El otoño en los Apalaches es una época de peregrinación obligada a la montaña. La variedad de árboles de hoja caduca provoca una explosión cromática que atrae a multitudes.

Este año –¿será por el cambio climático?- el proceso natural se ha retrasado y extendido más de lo habitual. Durante el largo fin de semana del Día de Acción de Gracias aún se podía disfrutar del espectáculo otoñal por los senderos de las "Great Smoky Mountains", también conocidas como "Smokies". Es el parque nacional más visitado de Estados Unidos. Recibe por encima de los 9 millones de personas cada año.

Fronterizas entre Tennessee y Carolina del Norte, estas montañas se elevan hasta poco más de los 2.000 metros. Reciben su nombre de la neblina que las suele cubrir, un manto mágico que invita a imaginar cuentos fantásticos. Los indios cherokee, originarios de la región, las llamaban "shaconage" (azules, como el humo). El fenómeno, producto de las emanaciones naturales de la vegetación combinadas con la humedad, se ha acentuado debido a la contaminación que llega hasta allí desde lejanas industrias.

La riquísima biodiversidad de estas montañas humeantes se explica por las consecuencias de la glaciación. El hielo no alcanzó un área tan al sur, pero sí lo hicieron los animales y las plantas expulsados de sus hábitats septentrionales. Cuando el clima se atemperó, estas especies boreales se habían adaptado bien al entorno fresco de las montañas y se quedaron.

En la cresta de la cordillera, los árboles estaban ya desnudos la semana pasada. Pero una nevadita providencial, justo la noche del Día de Acción de Gracias, espolvorizó de blanco ramas, arbustos y rocas.
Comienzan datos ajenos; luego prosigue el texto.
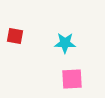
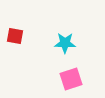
pink square: moved 1 px left; rotated 15 degrees counterclockwise
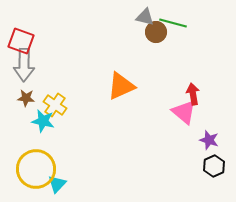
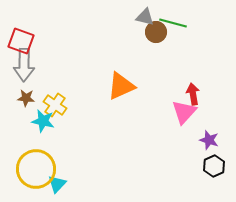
pink triangle: rotated 32 degrees clockwise
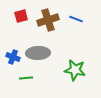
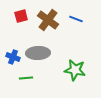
brown cross: rotated 35 degrees counterclockwise
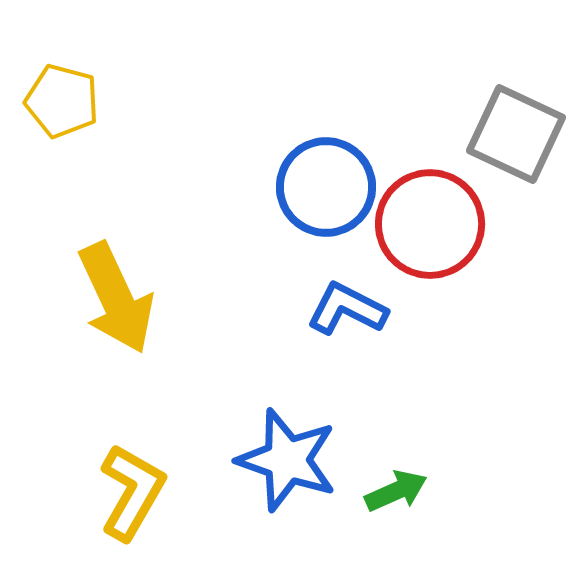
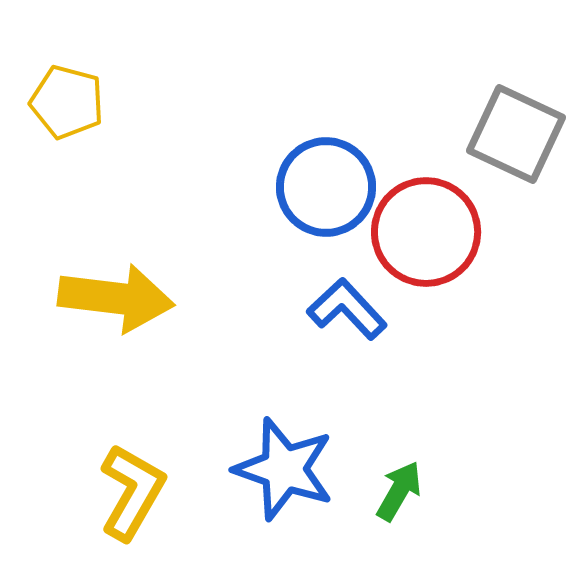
yellow pentagon: moved 5 px right, 1 px down
red circle: moved 4 px left, 8 px down
yellow arrow: rotated 58 degrees counterclockwise
blue L-shape: rotated 20 degrees clockwise
blue star: moved 3 px left, 9 px down
green arrow: moved 3 px right; rotated 36 degrees counterclockwise
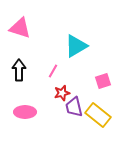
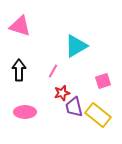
pink triangle: moved 2 px up
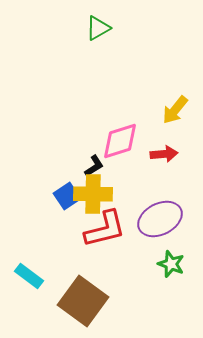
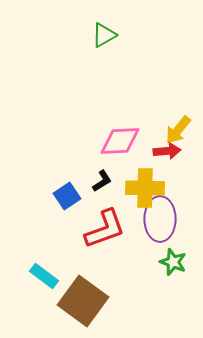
green triangle: moved 6 px right, 7 px down
yellow arrow: moved 3 px right, 20 px down
pink diamond: rotated 15 degrees clockwise
red arrow: moved 3 px right, 3 px up
black L-shape: moved 8 px right, 15 px down
yellow cross: moved 52 px right, 6 px up
purple ellipse: rotated 63 degrees counterclockwise
red L-shape: rotated 6 degrees counterclockwise
green star: moved 2 px right, 2 px up
cyan rectangle: moved 15 px right
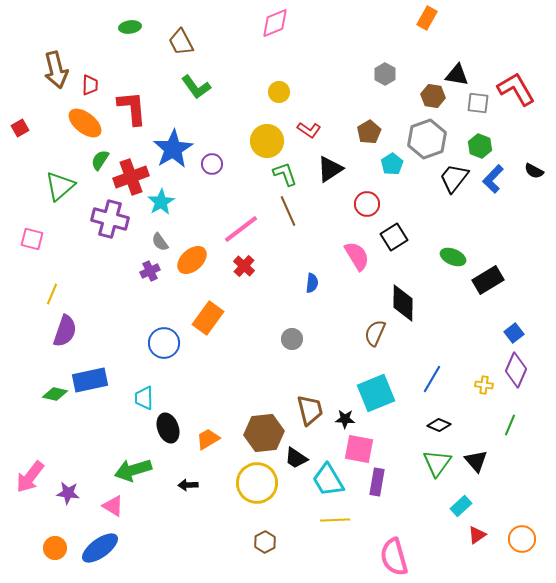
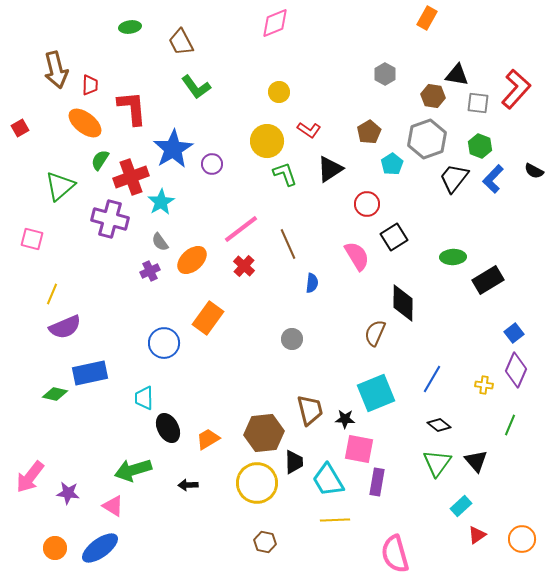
red L-shape at (516, 89): rotated 72 degrees clockwise
brown line at (288, 211): moved 33 px down
green ellipse at (453, 257): rotated 25 degrees counterclockwise
purple semicircle at (65, 331): moved 4 px up; rotated 48 degrees clockwise
blue rectangle at (90, 380): moved 7 px up
black diamond at (439, 425): rotated 15 degrees clockwise
black ellipse at (168, 428): rotated 8 degrees counterclockwise
black trapezoid at (296, 458): moved 2 px left, 4 px down; rotated 125 degrees counterclockwise
brown hexagon at (265, 542): rotated 20 degrees counterclockwise
pink semicircle at (394, 557): moved 1 px right, 3 px up
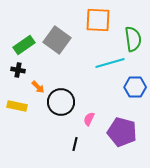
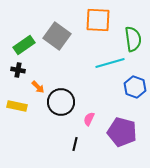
gray square: moved 4 px up
blue hexagon: rotated 20 degrees clockwise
Quedaron unas laderas de tonos grisáceos, plateados, que brillaban juguetonas, como espejos, en la intermitencia del sol y el paso de las nubes.

Al pie de la montaña, en la vertiente de Carolina del Norte, está la ciudad de Cherokee, dentro de la reserva india. Allí gestionan su moderno hotel-casino, abierto sin interrupción los 365 días del año. Más interesante es visitar el Museo de los Indios Cherokee, una instalación muy moderna y didáctica, donde se explican desde sus leyendas ancestrales sobre la creación del mundo hasta las penalidades sufridas a partir de la llegada de los europeos. En sus vitrinas pueden verse utensilios diversos, como los prodigiosos dardos que eran lanzados al soplar por unas largas cañas o las escopetas de mala calidad que les entregaron los blancos en sus trueques comerciales.
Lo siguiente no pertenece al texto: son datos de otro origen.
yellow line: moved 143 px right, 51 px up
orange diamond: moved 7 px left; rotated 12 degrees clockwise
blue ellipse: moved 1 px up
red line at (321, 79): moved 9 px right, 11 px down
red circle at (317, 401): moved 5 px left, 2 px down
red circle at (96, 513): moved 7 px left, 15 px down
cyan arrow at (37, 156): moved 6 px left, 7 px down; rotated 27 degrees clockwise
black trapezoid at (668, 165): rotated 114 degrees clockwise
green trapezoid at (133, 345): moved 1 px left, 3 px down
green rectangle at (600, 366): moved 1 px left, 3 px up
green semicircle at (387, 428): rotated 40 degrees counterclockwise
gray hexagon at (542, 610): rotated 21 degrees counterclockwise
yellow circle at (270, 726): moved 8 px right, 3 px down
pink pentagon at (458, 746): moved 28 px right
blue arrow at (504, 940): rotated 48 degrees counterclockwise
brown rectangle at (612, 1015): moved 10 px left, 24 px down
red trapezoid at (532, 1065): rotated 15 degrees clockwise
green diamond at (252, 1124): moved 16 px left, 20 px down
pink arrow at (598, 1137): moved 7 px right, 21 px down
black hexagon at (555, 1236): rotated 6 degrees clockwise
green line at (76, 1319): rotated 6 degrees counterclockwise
La parte más triste de la exposición es la que narra la expulsión de la inmensa mayoría de cherokees, en 1838, como consecuencia de la Indian Removal Act, una ley aprobada durante el mandato del presidente Andrew Jackson, en 1830. Se trató de una verdadera limpieza étnica. Los cherokee, al igual que otras tribus del este, fueron forzados a abandonar sus tierras y a trasladarse al oeste, a Oklahoma. Había que hacer espacio para la expansión de los blancos europeos. Este éxodo se conoce como "la senda de las lágrimas".

Miles de indios murieron en los campos de concentración donde los retuvo el ejército estadounidense antes de la larga marcha hacia el oeste. Desde entonces, la "nación cherokee" está amputada geográficamente. El grueso vive en Oklahoma, aunque ha habido mucho cruce racial. Llevan sangre cherokee los actores Johnny Depp y Burt Reynolds, así como el artista pop Robert Rauschenberg.
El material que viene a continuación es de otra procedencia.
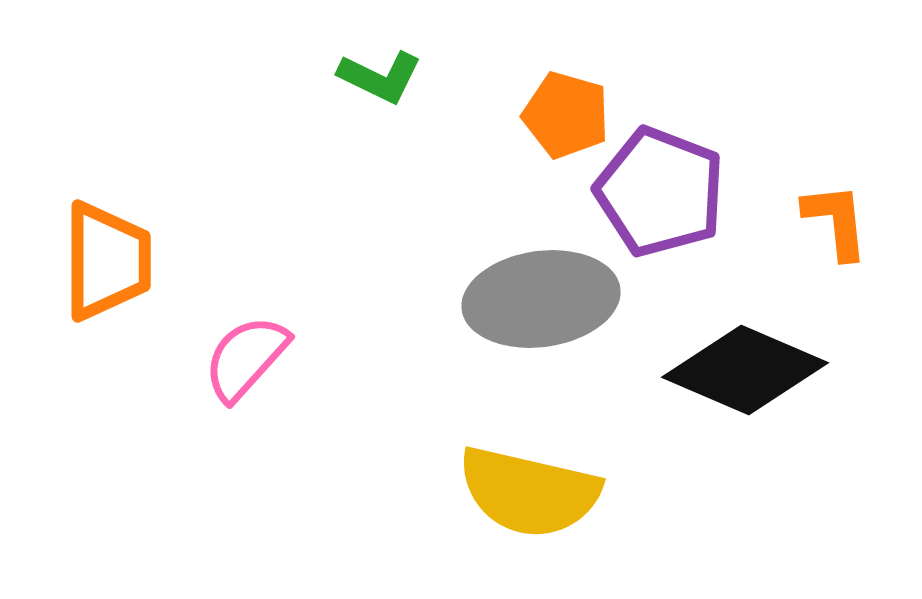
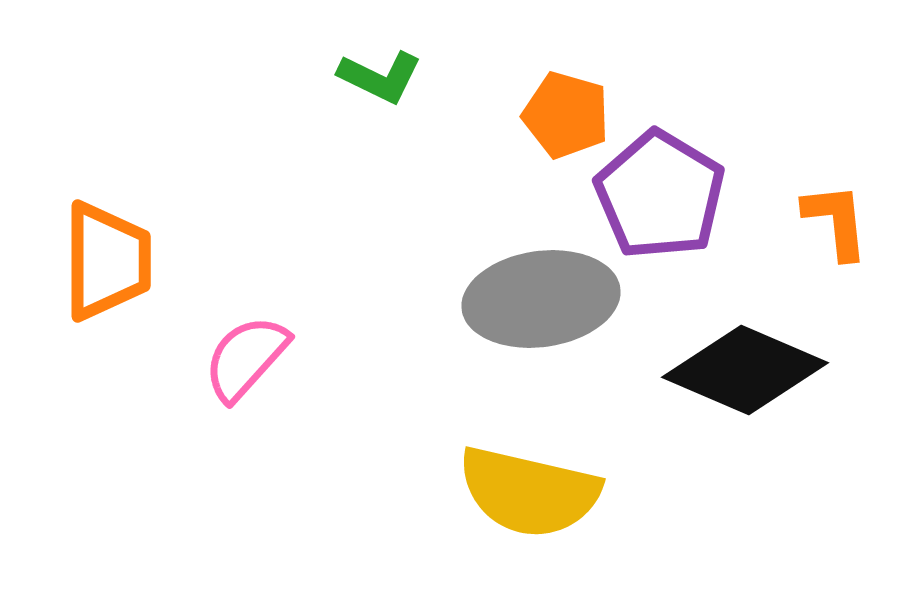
purple pentagon: moved 3 px down; rotated 10 degrees clockwise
La "senda de las lágrimas" provocó un trauma terrible a los indios. Jackson, visto como un héroe nacional según cierta interpretación de la historia norteamericana, es considerado un genocida por los nativos, hasta el punto de que algunos indios se niegan a usar los billetes de veinte dólares porque en ellos aparece el retrato de su verdugo.